(Data supplied)
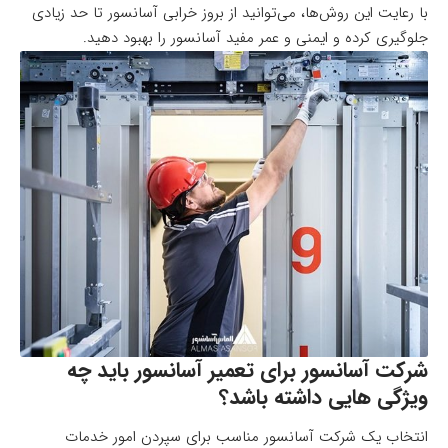
با رعایت این روش‌ها، می‌توانید از بروز خرابی آسانسور تا حد زیادی
جلوگیری کرده و ایمنی و عمر مفید آسانسور را بهبود دهید.
شرکت آسانسور برای تعمیر آسانسور باید چه
ویژگی هایی داشته باشد؟
انتخاب یک شرکت آسانسور مناسب برای سپردن امور خدمات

(Problem details)
Go over the listing above and return each line with "آسانسور".

(Task solution)
با رعایت این روش‌ها، می‌توانید از بروز خرابی آسانسور تا حد زیادی
جلوگیری کرده و ایمنی و عمر مفید آسانسور را بهبود دهید.
شرکت آسانسور برای تعمیر آسانسور باید چه
انتخاب یک شرکت آسانسور مناسب برای سپردن امور خدمات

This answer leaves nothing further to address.